■ Try it ■
Would you repeat each line below precisely as it stands?

■ Provided information ■
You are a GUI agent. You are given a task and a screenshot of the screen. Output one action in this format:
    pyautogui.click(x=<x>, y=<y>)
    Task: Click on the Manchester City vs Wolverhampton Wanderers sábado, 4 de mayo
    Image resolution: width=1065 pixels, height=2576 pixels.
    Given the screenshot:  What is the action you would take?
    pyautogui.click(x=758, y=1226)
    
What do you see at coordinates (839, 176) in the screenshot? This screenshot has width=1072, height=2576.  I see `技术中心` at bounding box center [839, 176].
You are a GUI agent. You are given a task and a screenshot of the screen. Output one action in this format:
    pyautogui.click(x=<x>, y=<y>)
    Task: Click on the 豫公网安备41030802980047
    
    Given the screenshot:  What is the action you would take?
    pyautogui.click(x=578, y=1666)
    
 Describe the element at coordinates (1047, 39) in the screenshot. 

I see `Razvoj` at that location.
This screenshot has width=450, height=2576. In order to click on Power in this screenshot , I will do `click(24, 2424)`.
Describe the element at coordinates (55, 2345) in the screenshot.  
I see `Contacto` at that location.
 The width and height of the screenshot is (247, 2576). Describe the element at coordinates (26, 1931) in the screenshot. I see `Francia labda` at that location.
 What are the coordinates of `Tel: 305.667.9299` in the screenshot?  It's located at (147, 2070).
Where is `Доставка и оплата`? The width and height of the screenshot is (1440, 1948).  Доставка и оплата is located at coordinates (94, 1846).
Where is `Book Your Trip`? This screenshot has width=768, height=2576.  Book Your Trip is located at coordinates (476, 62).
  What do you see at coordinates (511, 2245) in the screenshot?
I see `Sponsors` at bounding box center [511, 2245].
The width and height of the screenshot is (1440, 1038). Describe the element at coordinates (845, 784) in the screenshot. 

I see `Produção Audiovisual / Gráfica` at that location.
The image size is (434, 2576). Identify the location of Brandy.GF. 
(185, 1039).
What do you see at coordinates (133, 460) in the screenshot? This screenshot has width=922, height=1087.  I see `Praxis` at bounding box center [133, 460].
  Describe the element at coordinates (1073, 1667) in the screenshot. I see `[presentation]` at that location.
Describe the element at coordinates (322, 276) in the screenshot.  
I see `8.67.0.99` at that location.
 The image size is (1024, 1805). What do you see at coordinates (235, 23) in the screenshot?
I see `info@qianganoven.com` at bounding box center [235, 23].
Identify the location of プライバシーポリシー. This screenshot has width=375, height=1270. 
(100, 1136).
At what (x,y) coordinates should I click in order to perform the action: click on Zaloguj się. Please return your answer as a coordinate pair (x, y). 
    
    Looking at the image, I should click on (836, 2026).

■ Task result ■
You are a GUI agent. You are given a task and a screenshot of the screen. Output one action in this format:
    pyautogui.click(x=<x>, y=<y>)
    Task: Click on the Manchester City vs Wolverhampton Wanderers sábado, 4 de mayo
    Image resolution: width=1065 pixels, height=2576 pixels.
    Given the screenshot:  What is the action you would take?
    pyautogui.click(x=758, y=1226)
    
What do you see at coordinates (839, 176) in the screenshot? This screenshot has width=1072, height=2576.  I see `技术中心` at bounding box center [839, 176].
You are a GUI agent. You are given a task and a screenshot of the screen. Output one action in this format:
    pyautogui.click(x=<x>, y=<y>)
    Task: Click on the 豫公网安备41030802980047
    
    Given the screenshot:  What is the action you would take?
    pyautogui.click(x=578, y=1666)
    
 Describe the element at coordinates (1047, 39) in the screenshot. 

I see `Razvoj` at that location.
This screenshot has width=450, height=2576. In order to click on Power in this screenshot , I will do `click(24, 2424)`.
Describe the element at coordinates (55, 2345) in the screenshot.  
I see `Contacto` at that location.
 The width and height of the screenshot is (247, 2576). Describe the element at coordinates (26, 1931) in the screenshot. I see `Francia labda` at that location.
 What are the coordinates of `Tel: 305.667.9299` in the screenshot?  It's located at (147, 2070).
Where is `Доставка и оплата`? The width and height of the screenshot is (1440, 1948).  Доставка и оплата is located at coordinates (94, 1846).
Where is `Book Your Trip`? This screenshot has width=768, height=2576.  Book Your Trip is located at coordinates (476, 62).
  What do you see at coordinates (511, 2245) in the screenshot?
I see `Sponsors` at bounding box center [511, 2245].
The width and height of the screenshot is (1440, 1038). Describe the element at coordinates (845, 784) in the screenshot. 

I see `Produção Audiovisual / Gráfica` at that location.
The image size is (434, 2576). Identify the location of Brandy.GF. 
(185, 1039).
What do you see at coordinates (133, 460) in the screenshot? This screenshot has width=922, height=1087.  I see `Praxis` at bounding box center [133, 460].
  Describe the element at coordinates (1073, 1667) in the screenshot. I see `[presentation]` at that location.
Describe the element at coordinates (322, 276) in the screenshot.  
I see `8.67.0.99` at that location.
 The image size is (1024, 1805). What do you see at coordinates (235, 23) in the screenshot?
I see `info@qianganoven.com` at bounding box center [235, 23].
Identify the location of プライバシーポリシー. This screenshot has width=375, height=1270. 
(100, 1136).
At what (x,y) coordinates should I click in order to perform the action: click on Zaloguj się. Please return your answer as a coordinate pair (x, y). 
    
    Looking at the image, I should click on (836, 2026).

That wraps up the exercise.